RRCHNM and Covid-19

Like every other organization everywhere in the world, here at RRCHNM we are feeling our way forward during this year of the Covid-19 virus. George Mason University is closed and we’ve been booted from our offices, so we have moved to 100% remote work. Between the various virtual connections we have — Basecamp, Slack, WebEx, Zoom, email, and good old-fashioned phone calls — we’ve managed to say connected and we continue to work on our many digital projects.

I would be lying if I said that this transition has been seamless or easy for us. Each of us feels the stresses of this moment in different ways and at different times — sometimes several different ways on the same day. We’re finding new locations in our homes where we can work, figuring out how to balance our own health with the needs of those we love, and trying to get used to never seeing one another except as little faces on a Brady Bunch style screen. None of us is old enough to have lived through a moment like this one, so we are creating new benchmarks on a daily basis. A few of us report being just as productive as ever, others less so.  For now, what we can do is what we can do.

We are very thankful that our various external partners have been so flexible with their expectations of us and have been willing to accept adjusted work plans and in some cases to extend funding windows. Without that flexibility, we’d really be struggling. With expectations adjusted, we are on schedule and on budget.

In addition to keeping up with our existing work, we have our own responses to the Covid crisis. The first of those is that we are in the process of standing up a new collecting history project in the vein of past projects like the September 11 Digital Archive and the Hurricane Digital Memory Bank. The “Pandemic Religion” project will collect, preserve, and contextualize the major changes happening to American religious congregations and institutions in response to the COVID-19 pandemic, and grows out of the prior work in religious history by RRCHNM Director Lincoln Mullen and our partner in crime, Prof. John Turner from Mason’s Department of Religious Studies.

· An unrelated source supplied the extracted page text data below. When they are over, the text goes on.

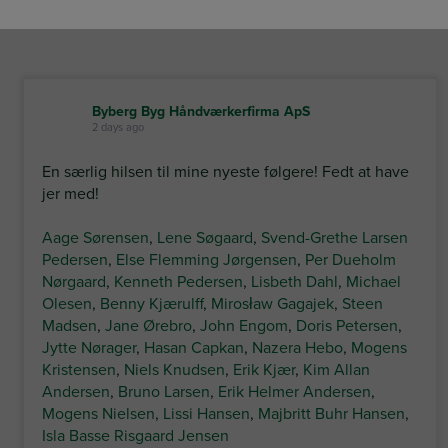
Byberg Byg Håndværkerfirma ApS
2 days ago
En særlig hilsen til mine nyeste følgere! Fedt at have
jer med!
Aage Sørensen
,
Lene Søgaard
,
Svend-Grethe Larsen
Pedersen
,
Else Flemming Jørgensen
,
Per Dueholm
Nørgaard
,
Kenneth Pedersen
,
Lisbeth Dahl
,
Michael
Olesen
,
Benny Kjærulff
,
Mirosław Gagajek
,
Steen
Madsen
,
Jane Ørebro
,
John Engom
,
Doris Petersen
,
Jytte Nørager
,
Hasan Capkan
,
Nazera Hebo
,
Mogens
Kristensen
,
Niels Knudsen
,
Erik Kjær
,
Kim Allan
Andersen
,
Bruno Larsen
,
Erik Helmer Andersen
,
Mogens Nielsen
,
Lissi Hansen
,
Majbritt Buhr Hansen
,
Isla Basse Risgaard Jensen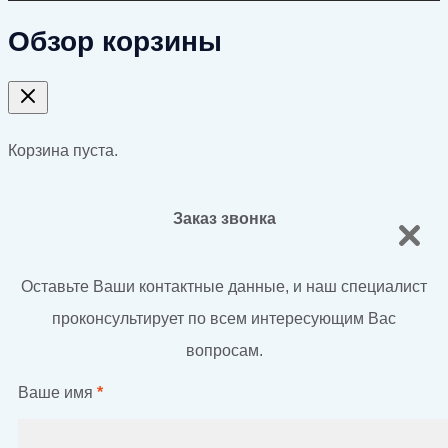
Обзор корзины
Корзина пуста.
Заказ звонка
Оставьте Ваши контактные данные, и наш специалист
проконсультирует по всем интересующим Вас
вопросам.
Ваше имя
*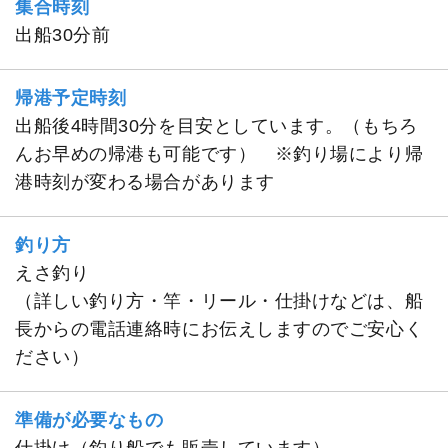
集合時刻
出船30分前
帰港予定時刻
出船後4時間30分を目安としています。（もちろ
んお早めの帰港も可能です） ※釣り場により帰
港時刻が変わる場合があります
釣り方
えさ釣り
（詳しい釣り方・竿・リール・仕掛けなどは、船
長からの電話連絡時にお伝えしますのでご安心く
ださい）
準備が必要なもの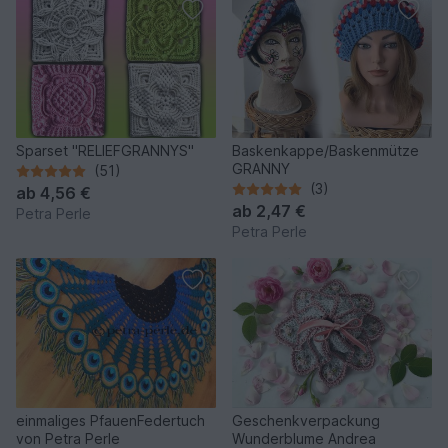
Sparset "RELIEFGRANNYS"
Baskenkappe/Baskenmütze
GRANNY
(51)
(3)
ab
4,56 €
ab
2,47 €
Petra Perle
Petra Perle
einmaliges PfauenFedertuch
Geschenkverpackung
von Petra Perle
Wunderblume Andrea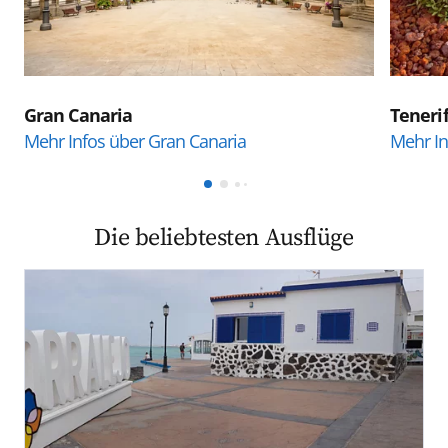
Gran Canaria
Teneri
Mehr Infos über Gran Canaria
Mehr In
Die beliebtesten Ausflüge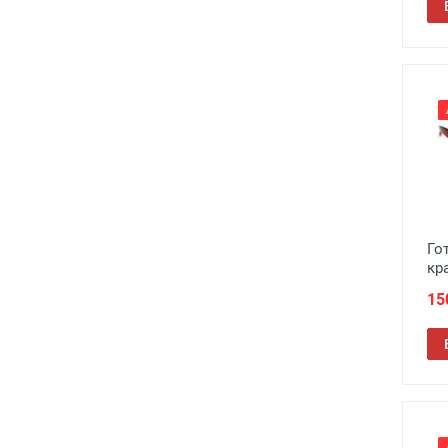
Го
кр
15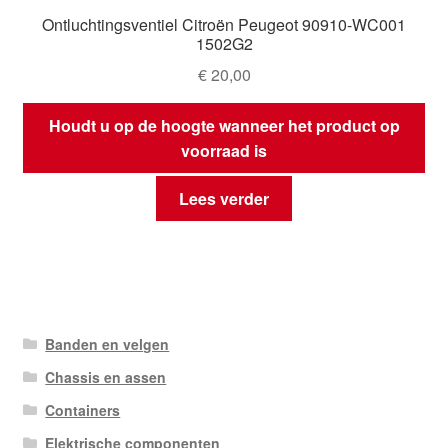
Ontluchtingsventiel Citroën Peugeot 90910-WC001
1502G2
€
20,00
Houdt u op de hoogte wanneer het product op
voorraad is
Lees verder
Banden en velgen
Chassis en assen
Containers
Elektrische componenten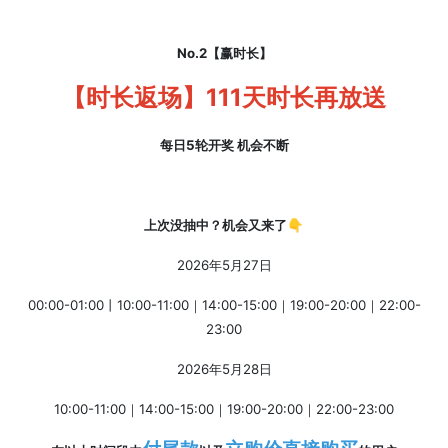
No.2【赢时长】
【时长返场】111天时长再放送
每日5轮开奖 机会不断
上次没抽中？机会又来了👇
2026年5月27日
00:00-01:00丨10:00-11:00｜14:00-15:00｜19:00-20:00｜22:00-
23:00
2026年5月28日
10:00-11:00｜14:00-15:00｜19:00-20:00｜22:00-23:00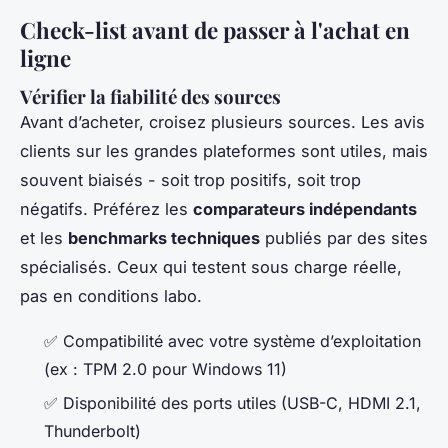
Check-list avant de passer à l'achat en
ligne
Vérifier la fiabilité des sources
Avant d’acheter, croisez plusieurs sources. Les avis
clients sur les grandes plateformes sont utiles, mais
souvent biaisés - soit trop positifs, soit trop
négatifs. Préférez les
comparateurs indépendants
et les
benchmarks techniques
publiés par des sites
spécialisés. Ceux qui testent sous charge réelle,
pas en conditions labo.
✅ Compatibilité avec votre système d’exploitation
(ex : TPM 2.0 pour Windows 11)
✅ Disponibilité des ports utiles (USB-C, HDMI 2.1,
Thunderbolt)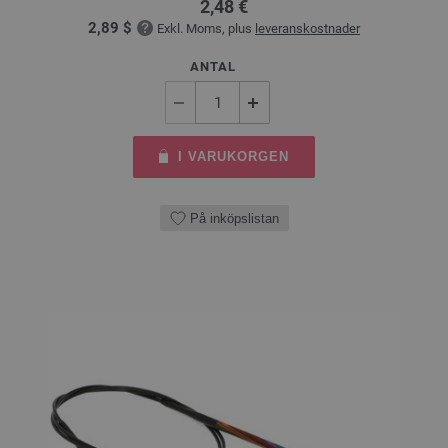
2,48 €
2,89 $
Exkl. Moms, plus
leveranskostnader
ANTAL
I VARUKORGEN
På inköpslistan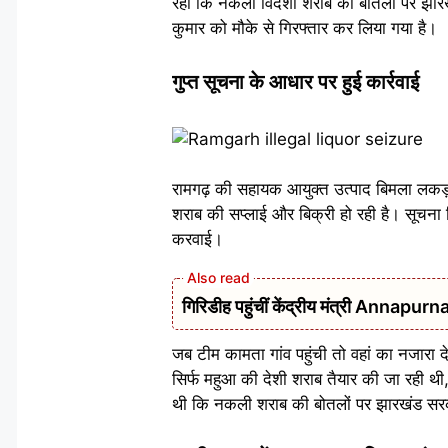
रही कि नकली विदेशी शराब की बोतलों पर झारख
कुमार को मौके से गिरफ्तार कर लिया गया है।
गुप्त सूचना के आधार पर हुई कार्रवाई
रामगढ़ की सहायक आयुक्त उत्पाद बिमला लकड़ा 
शराब की सप्लाई और बिक्री हो रही है। सूचना मिल
करवाई।
गिरिडीह पहुंचीं केंद्रीय मंत्री Annap
जब टीम कामता गांव पहुंची तो वहां का नजारा
सिर्फ महुआ की देशी शराब तैयार की जा रही थी
थी कि नकली शराब की बोतलों पर झारखंड सरक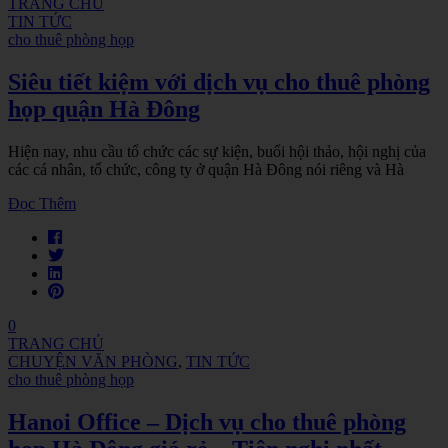
TRANG CHỦ
TIN TỨC
cho thuê phòng họp
Siêu tiết kiệm với dịch vụ cho thuê phòng
họp quận Hà Đông
Hiện nay, nhu cầu tổ chức các sự kiện, buổi hội thảo, hội nghị của
các cá nhân, tổ chức, công ty ở quận Hà Đông nói riêng và Hà
Đọc Thêm
0
TRANG CHỦ
CHUYỆN VĂN PHÒNG
,
TIN TỨC
cho thuê phòng họp
Hanoi Office – Dịch vụ cho thuê phòng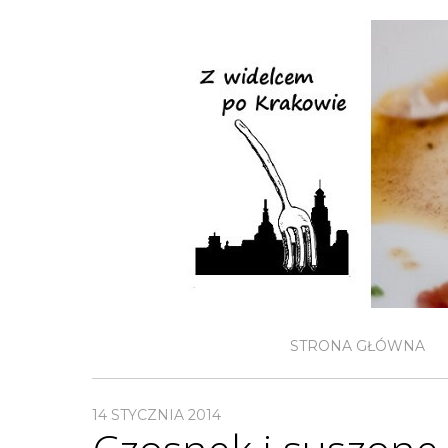
STRONA GŁÓWNA
14 STYCZNIA 2014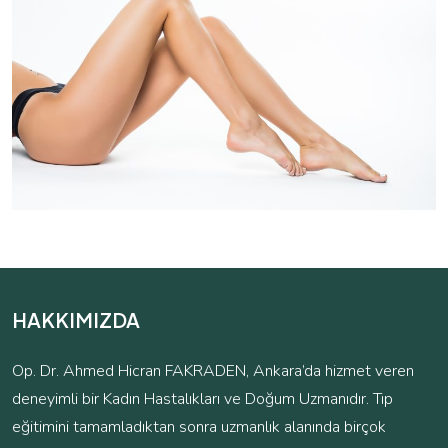
HAKKIMIZDA
Op. Dr. Ahmed Hicran FAKRADEN, Ankara’da hizmet veren
deneyimli bir Kadın Hastalıkları ve Doğum Uzmanıdır. Tıp
eğitimini tamamladıktan sonra uzmanlık alanında birçok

We are also pleased to be providing back end support to the Covid-19 Archive project at Arizona State University. RRCHNM is assisting this excellent project with site planning, site hosting, and general project support as it gets off the ground and we are very happy to be collaborating with Mark Tebeau and his team.

Finally, we are working hard to support K-12 and college teachers with the many educational projects we have created over the years. Making history education resources available for free to a broad audience was how RRCHNM started 25 years ago. Who knew how important that mission would be today when students can only access learning resources online?

When the new year began none of us could have predicted a moment like this. We’re happy to be doing our part to help collect and preserve the history of this moment and to help teachers, students, and parents navigate a new world of online only learning.